News
at The Chicago Public Education Fund
Mike Sanders, Development/Communications Director
(312) 558-4520

December 8 , 2002

Reading experts turn teachers into students
from the Chicago Tribune

CHICAGO—The lesson in Sandra Bruce’s class on this particular day is reading comprehension, but she is not the one teaching it, and the lesson is not aimed at her 5th and 6th graders.

It’s aimed at her.

As the teacher sat among her pupils at Medill Elementary School on Chicago’s Southwest Side, reading specialist Geraldine Woolfolk took over the class, “modeling” an exercise for Bruce’s benefit.

Sending 232 reading specialists into Chicago’s lowest-performing public schools is the cornerstone on which schools chief Arne Duncan is building his education plan.

It’s also part of an effort to turn around the system’s troubled professional development programs, which a recently released audit strongly criticized.

The study found that the schools “lack standards for instructional quality” and that the results from the system’s professional development programs “are unclear and highly variable.”

In addition, a large chunk of the schools’ $123 million professional development budget—about $55.7 million—is spent on eight teacher development and institute days. One of those training days in Staff Appreciation Day, a day off for teachers, administrators and students.

The audit, spearheaded by The Chicago Public Education Fund, took 18 months to complete and was begun under former schools chief Paul Vallas. Officials from Duncan’s office, however, say they were making significant changes in the department before the audit came out last August.

For example, numerous reading programs have “all disappeared,” according to Chief Education Officer Barbara Eason-Watkins. They are now aligned under the Chicago Reading Initiative, which is being lauded by the educational community as a worthwhile investment.

That initiative includes the reading specialists, who have been working for more than a year with teachers in schools that need the extra boost to improve their test scores and reading literacy. The coaches all have master’s degrees and training in the latest methods for teaching phonics and fluency.

Math and science are also expected to get more attention under an initiative that will be unveiled later in the school year, Eason-Watkins said.

School officials also hope a new, streamlined accountability plan will help teachers and schools understand better the district’s expectations for achievement.

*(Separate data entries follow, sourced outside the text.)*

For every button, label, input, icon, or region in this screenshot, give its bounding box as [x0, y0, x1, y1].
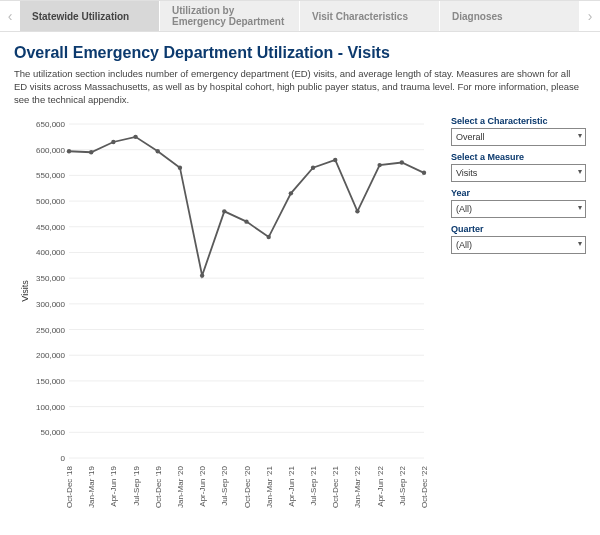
svg-text:Apr-Jun '21: Apr-Jun '21: [287, 466, 296, 507]
select-value: (All): [456, 240, 472, 250]
svg-text:550,000: 550,000: [36, 172, 65, 181]
tab-statewide-utilization[interactable]: Statewide Utilization: [20, 1, 160, 31]
tab-label: Visit Characteristics: [312, 11, 408, 22]
svg-text:200,000: 200,000: [36, 352, 65, 361]
svg-text:100,000: 100,000: [36, 403, 65, 412]
svg-point-54: [244, 220, 248, 224]
svg-text:600,000: 600,000: [36, 146, 65, 155]
svg-text:Apr-Jun '20: Apr-Jun '20: [198, 466, 207, 507]
measure-select[interactable]: Visits: [451, 164, 586, 182]
svg-point-47: [89, 150, 93, 154]
svg-text:Jul-Sep '19: Jul-Sep '19: [132, 466, 141, 506]
svg-text:Jan-Mar '22: Jan-Mar '22: [353, 466, 362, 509]
svg-text:Oct-Dec '18: Oct-Dec '18: [65, 466, 74, 509]
svg-text:Visits: Visits: [20, 280, 30, 302]
svg-point-51: [178, 166, 182, 170]
tab-utilization-by-ed[interactable]: Utilization by Emergency Department: [160, 1, 300, 31]
page-title: Overall Emergency Department Utilization…: [14, 44, 586, 62]
svg-text:Oct-Dec '19: Oct-Dec '19: [154, 466, 163, 509]
svg-point-61: [400, 161, 404, 165]
tabs-prev-button[interactable]: ‹: [0, 1, 20, 31]
tabs-next-button[interactable]: ›: [580, 1, 600, 31]
visits-line-chart: 050,000100,000150,000200,000250,000300,0…: [14, 116, 434, 535]
svg-text:0: 0: [61, 454, 66, 463]
select-value: Overall: [456, 132, 485, 142]
svg-text:500,000: 500,000: [36, 198, 65, 207]
quarter-label: Quarter: [451, 224, 586, 234]
svg-text:300,000: 300,000: [36, 300, 65, 309]
svg-point-50: [156, 149, 160, 153]
svg-point-48: [111, 140, 115, 144]
svg-text:50,000: 50,000: [41, 429, 66, 438]
tab-diagnoses[interactable]: Diagnoses: [440, 1, 580, 31]
svg-text:Jul-Sep '21: Jul-Sep '21: [309, 466, 318, 506]
svg-text:Apr-Jun '22: Apr-Jun '22: [376, 466, 385, 507]
svg-point-62: [422, 171, 426, 175]
page-description: The utilization section includes number …: [14, 68, 586, 106]
svg-point-58: [333, 158, 337, 162]
svg-text:250,000: 250,000: [36, 326, 65, 335]
filter-panel: Select a Characteristic Overall Select a…: [451, 116, 586, 535]
svg-text:400,000: 400,000: [36, 249, 65, 258]
svg-point-52: [200, 274, 204, 278]
svg-point-46: [67, 149, 71, 153]
chart-container: 050,000100,000150,000200,000250,000300,0…: [14, 116, 439, 535]
chevron-right-icon: ›: [588, 8, 593, 24]
year-label: Year: [451, 188, 586, 198]
tab-bar: ‹ Statewide Utilization Utilization by E…: [0, 0, 600, 32]
svg-text:Oct-Dec '22: Oct-Dec '22: [420, 466, 429, 509]
svg-text:Jul-Sep '22: Jul-Sep '22: [398, 466, 407, 506]
svg-point-55: [266, 235, 270, 239]
svg-text:Apr-Jun '19: Apr-Jun '19: [109, 466, 118, 507]
svg-text:Jan-Mar '21: Jan-Mar '21: [265, 466, 274, 509]
characteristic-select[interactable]: Overall: [451, 128, 586, 146]
svg-text:450,000: 450,000: [36, 223, 65, 232]
tab-label: Statewide Utilization: [32, 11, 129, 22]
svg-point-53: [222, 210, 226, 214]
tab-label: Diagnoses: [452, 11, 503, 22]
svg-point-59: [355, 210, 359, 214]
chevron-left-icon: ‹: [8, 8, 13, 24]
svg-text:Jan-Mar '20: Jan-Mar '20: [176, 466, 185, 509]
select-value: (All): [456, 204, 472, 214]
characteristic-label: Select a Characteristic: [451, 116, 586, 126]
svg-text:Jan-Mar '19: Jan-Mar '19: [87, 466, 96, 509]
select-value: Visits: [456, 168, 477, 178]
svg-text:350,000: 350,000: [36, 275, 65, 284]
svg-point-56: [289, 192, 293, 196]
svg-point-60: [377, 163, 381, 167]
quarter-select[interactable]: (All): [451, 236, 586, 254]
svg-text:650,000: 650,000: [36, 120, 65, 129]
svg-text:Oct-Dec '21: Oct-Dec '21: [331, 466, 340, 509]
measure-label: Select a Measure: [451, 152, 586, 162]
tab-visit-characteristics[interactable]: Visit Characteristics: [300, 1, 440, 31]
svg-text:150,000: 150,000: [36, 377, 65, 386]
year-select[interactable]: (All): [451, 200, 586, 218]
svg-text:Jul-Sep '20: Jul-Sep '20: [220, 466, 229, 506]
tab-label: Utilization by Emergency Department: [172, 5, 287, 27]
svg-point-57: [311, 166, 315, 170]
svg-text:Oct-Dec '20: Oct-Dec '20: [243, 466, 252, 509]
svg-point-49: [133, 135, 137, 139]
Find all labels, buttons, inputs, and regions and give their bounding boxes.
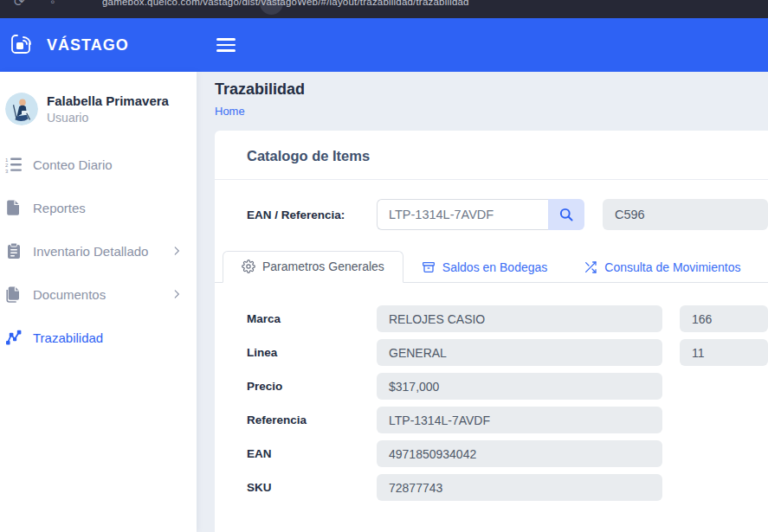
main-content: Trazabilidad Home Catalogo de Items EAN … <box>197 72 768 532</box>
sidebar-toggle-button[interactable] <box>213 35 239 55</box>
page-title: Trazabilidad <box>215 80 768 99</box>
shuffle-icon <box>584 260 597 274</box>
sidebar: Falabella Primavera Usuario 1 2 3 Conteo… <box>0 72 197 532</box>
field-label: EAN <box>247 447 377 460</box>
document-icon <box>5 199 23 216</box>
item-detail-form: Marca RELOJES CASIO 166 Linea GENERAL 11… <box>215 283 768 501</box>
ean-search-input[interactable] <box>377 199 548 230</box>
ean-search-label: EAN / Referencia: <box>247 208 377 221</box>
sidebar-item-conteo-diario[interactable]: 1 2 3 Conteo Diario <box>0 143 197 186</box>
field-label: SKU <box>247 481 377 494</box>
user-avatar <box>5 93 38 125</box>
field-value-precio[interactable]: $317,000 <box>377 373 662 400</box>
field-label: Linea <box>247 346 377 359</box>
tab-label: Saldos en Bodegas <box>442 260 547 274</box>
sidebar-item-label: Reportes <box>33 201 86 215</box>
chevron-right-icon <box>171 288 183 300</box>
chevron-right-icon <box>171 245 183 257</box>
catalog-card: Catalogo de Items EAN / Referencia: <box>215 131 768 532</box>
app-header: VÁSTAGO <box>0 18 768 72</box>
sidebar-nav: 1 2 3 Conteo Diario <box>0 143 197 359</box>
field-row-marca: Marca RELOJES CASIO 166 <box>247 305 768 332</box>
tab-label: Consulta de Movimientos <box>604 260 740 274</box>
sidebar-item-inventario-detallado[interactable]: Inventario Detallado <box>0 229 197 272</box>
field-row-referencia: Referencia LTP-1314L-7AVDF <box>247 407 768 433</box>
tab-parametros-generales[interactable]: Parametros Generales <box>223 251 403 283</box>
brand-title: VÁSTAGO <box>47 36 129 54</box>
field-value-referencia[interactable]: LTP-1314L-7AVDF <box>377 407 662 433</box>
field-value-marca[interactable]: RELOJES CASIO <box>377 305 662 332</box>
search-button[interactable] <box>548 199 584 230</box>
sidebar-item-label: Trazabilidad <box>33 330 103 345</box>
numbered-list-icon: 1 2 3 <box>5 156 23 173</box>
svg-text:2: 2 <box>5 163 9 168</box>
user-name: Falabella Primavera <box>47 93 169 110</box>
browser-url-text[interactable]: gamebox.quelco.com/vastago/dist/vastagoW… <box>102 0 469 7</box>
tab-bar: Parametros Generales Saldos en Bodegas <box>215 251 768 283</box>
sidebar-item-reportes[interactable]: Reportes <box>0 186 197 229</box>
ean-search-row: EAN / Referencia: C596 <box>215 199 768 230</box>
item-code-field[interactable]: C596 <box>603 199 768 230</box>
user-role: Usuario <box>47 111 169 125</box>
sidebar-item-label: Documentos <box>33 287 106 302</box>
card-header: Catalogo de Items <box>215 131 768 180</box>
tab-consulta-de-movimientos[interactable]: Consulta de Movimientos <box>565 253 758 283</box>
scan-logo-icon <box>9 31 36 59</box>
tab-label: Parametros Generales <box>262 260 384 273</box>
brand: VÁSTAGO <box>0 31 197 59</box>
trace-route-icon <box>5 329 23 346</box>
field-row-linea: Linea GENERAL 11 <box>247 339 768 366</box>
field-label: Precio <box>247 380 377 393</box>
field-code-linea[interactable]: 11 <box>680 339 768 366</box>
sidebar-item-label: Conteo Diario <box>33 157 113 172</box>
browser-back-icon[interactable]: ⟳ <box>14 0 25 10</box>
tab-saldos-en-bodegas[interactable]: Saldos en Bodegas <box>403 253 565 283</box>
search-icon <box>558 207 574 222</box>
field-value-sku[interactable]: 72877743 <box>377 474 662 501</box>
sidebar-item-label: Inventario Detallado <box>33 244 148 259</box>
field-code-marca[interactable]: 166 <box>680 305 768 332</box>
user-profile[interactable]: Falabella Primavera Usuario <box>0 72 197 143</box>
sidebar-item-documentos[interactable]: Documentos <box>0 272 197 316</box>
field-row-precio: Precio $317,000 <box>247 373 768 400</box>
svg-text:3: 3 <box>5 169 9 174</box>
card-title: Catalogo de Items <box>247 148 370 163</box>
svg-text:1: 1 <box>5 157 9 163</box>
field-value-linea[interactable]: GENERAL <box>377 339 662 366</box>
browser-extension-icon[interactable]: ◦ <box>50 0 55 9</box>
clipboard-icon <box>5 242 23 260</box>
breadcrumb-home-link[interactable]: Home <box>215 105 245 118</box>
field-row-sku: SKU 72877743 <box>247 474 768 501</box>
field-label: Referencia <box>247 413 377 426</box>
field-row-ean: EAN 4971850934042 <box>247 440 768 467</box>
browser-url-bar[interactable]: ⟳ ◦ gamebox.quelco.com/vastago/dist/vast… <box>0 0 768 18</box>
documents-icon <box>5 285 23 303</box>
gear-icon <box>242 260 255 273</box>
sidebar-item-trazabilidad[interactable]: Trazabilidad <box>0 316 197 359</box>
field-label: Marca <box>247 312 377 325</box>
field-value-ean[interactable]: 4971850934042 <box>377 440 662 467</box>
archive-icon <box>422 260 436 274</box>
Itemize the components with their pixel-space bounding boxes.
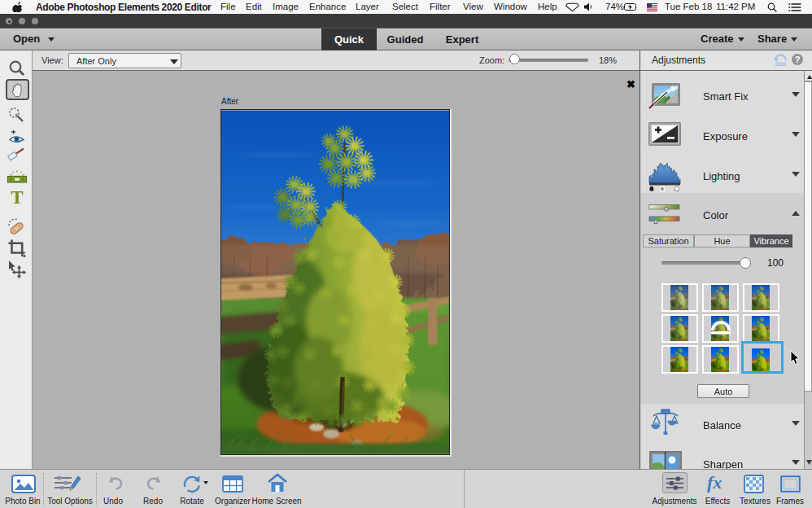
svg-text:T: T bbox=[11, 187, 23, 207]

Changes to the eight professional development days are in the works as well, according to director Al Bertani.

“The findings suggest we ought to look at those days more carefully and that we also ought to look at the time devoted to those days and see if we could use them more creatively,” Bertani said. “We are in the process of evaluating all that.”

Deborah Lynch, president of the Chicago Teachers Union, said professional development had not been a priority in the past. Lynch, who helped on the study, said teachers were subjected to professional development instead of involved in the process.

“There is much that goes by the name of professional development that is not very helpful, and part of the reason might be that somebody else decided what those teachers need as opposed to the teachers themselves,” Lynch said.

The Chicago school reading initiative was designed by Tim Shanahan, a University for Illinois at Chicago education professor who no longer works for the district. He said many teachers, although knowledgeable and experienced, may not have had the opportunity to keep up with training and new methods.

The reading specialists “do demonstrations in the classroom, co-plan lessons—but it’s not just one activity,” Shanahan said. “What it comes down to is . . . really trying to teach teachers to teach more effectively.”